Last week I witnessed something really upsetting as I pulled away from dropping off dc at school, which reminded me of various things which had happened to me over the last 6 years.
I had the day off and went for a walk and bumped into someone I hadn't seen for a while and went to say "hello" and suddenly burst into tears. She took me to sit down and said "What is it? Has something happened?" and I explained that I was just really upset and said why.
The person I had bumped into has dc and a few years ago we tried a few playdates, but I found her very intrusive with questions, she gave a lot of unsolicited advice, which was not good advice, and she had a difficult relationship with her eldest dc who she punished regularly, I thought it was too much and because of this I backed off from seeing her or organising playdates.

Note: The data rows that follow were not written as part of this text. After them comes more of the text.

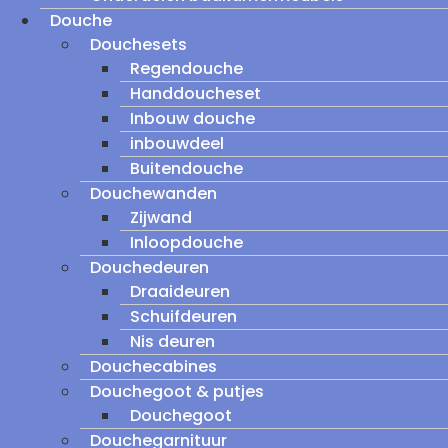
Douche
Douchesets
Regendouche
Handdoucheset
Inbouw douche
inbouwdeel
Buitendouche
Douchewanden
Zijwand
Inloopdouche
Douchedeuren
Draaideuren
Schuifdeuren
Nis deuren
Douchecabines
Douchegoot & putjes
Douchegoot
Douchegarnituur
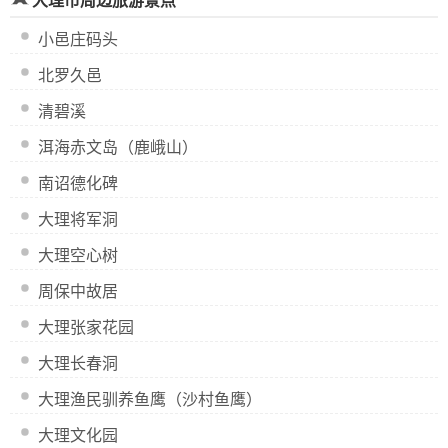
大理市周边旅游景点
小邑庄码头
北罗久邑
清碧溪
洱海赤文岛（鹿峨山）
南诏德化碑
大理将军洞
大理空心树
周保中故居
大理张家花园
大理长春洞
大理渔民驯养鱼鹰（沙村鱼鹰）
大理文化园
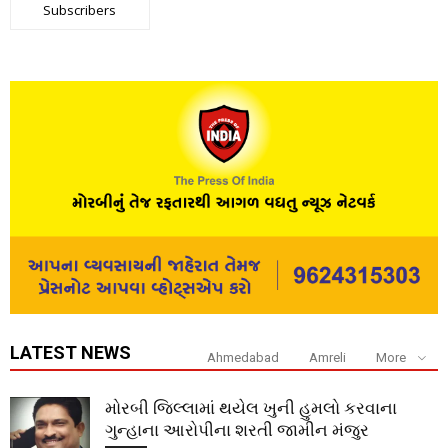
Subscribers
LATEST NEWS
Ahmedabad
Amreli
More
મોરબી જિલ્લામાં થયેલ ખુની હુમલો કરવાના
ગુન્હાના આરોપીના શરતી જામીન મંજુર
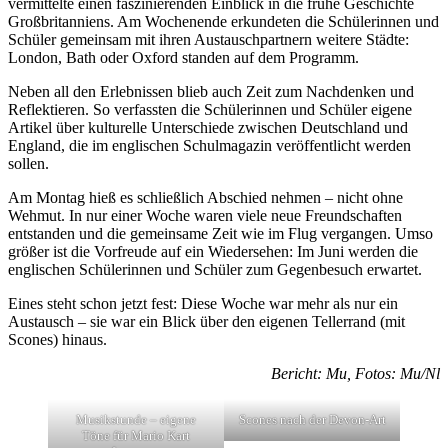
vermittelte einen faszinierenden Einblick in die frühe Geschichte
Großbritanniens. Am Wochenende erkundeten die Schülerinnen und
Schüler gemeinsam mit ihren Austauschpartnern weitere Städte:
London, Bath oder Oxford standen auf dem Programm.
Neben all den Erlebnissen blieb auch Zeit zum Nachdenken und
Reflektieren. So verfassten die Schülerinnen und Schüler eigene
Artikel über kulturelle Unterschiede zwischen Deutschland und
England, die im englischen Schulmagazin veröffentlicht werden
sollen.
Am Montag hieß es schließlich Abschied nehmen – nicht ohne
Wehmut. In nur einer Woche waren viele neue Freundschaften
entstanden und die gemeinsame Zeit wie im Flug vergangen. Umso
größer ist die Vorfreude auf ein Wiedersehen: Im Juni werden die
englischen Schülerinnen und Schüler zum Gegenbesuch erwartet.
Eines steht schon jetzt fest: Diese Woche war mehr als nur ein
Austausch – sie war ein Blick über den eigenen Tellerrand (mit
Scones) hinaus.
Bericht: Mu, Fotos: Mu/Nl
Musikstunde – eigene
Scones nach der Devon-Art
Töne für Mario Kart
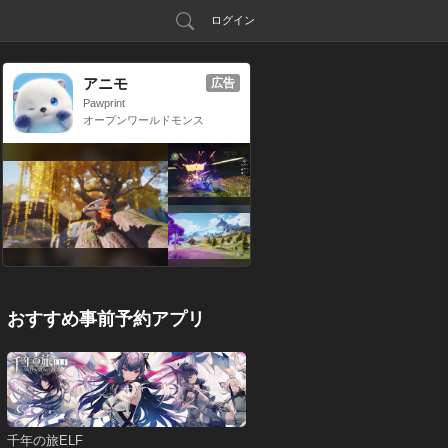
ログイン
アニモ
広告
Pawprint
オープンワールドモンス
ター収集RPG
おすすめ事前予約アプリ
千年の旅ELF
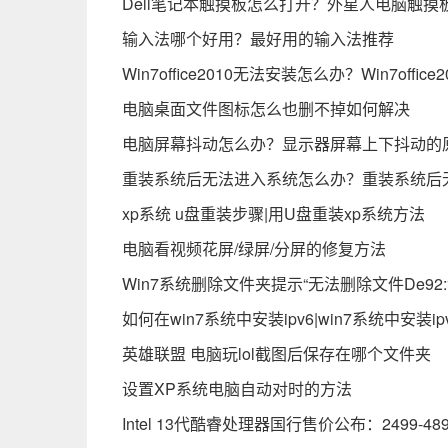
Dell笔记本触摸板怎么打开？外星人电脑触摸
输入法哪个好用？最好用的输入法推荐
Win7office2010无法安装怎么办？Win7off
电脑桌面文件图标怎么也删不掉如何解决
电脑屏幕抖动怎么办？显示器屏幕上下抖动的
重装系统后无法进入系统怎么办？重装系统后
xp系统 u盘重装步骤|用U盘重装xp系统方法
电脑看视频花屏/绿屏/分屏的修复方法
Win7系统删除文件夹提示“无法删除文件De92
如何在win7系统中安装ipv6|win7系统中安装i
英雄联盟 电脑玩lol截图后保存在哪个文件夹
设置XP系统电脑自动对时的方法
Intel 13代酷睿处理器国行售价公布：2499-48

I forgot all this in the moment. I hadn't seen her for about 3 years.
She then started to ask me intrusive questions, a lot of questions, and my brain in a fog I answered and told her more than I wanted to. She then started to give me advice about something to do with my dc, and I explained why what she said wasn't a good idea and then made excuses and left, saying thank you for being nice and saying if she fancied a coffee sometime to let me know.
She was nice initially. And she listened to me talking about what I was upset about. But - and I really don't know if this is reasonable or not - I feel violated, like she took advantage of me being in a state to ask nosy questions. So violated I am tempted to say something to her.
I was hoping to be talked down and told I am being silly and to stop dwelling.
Have you ever done something similar, and did you say something?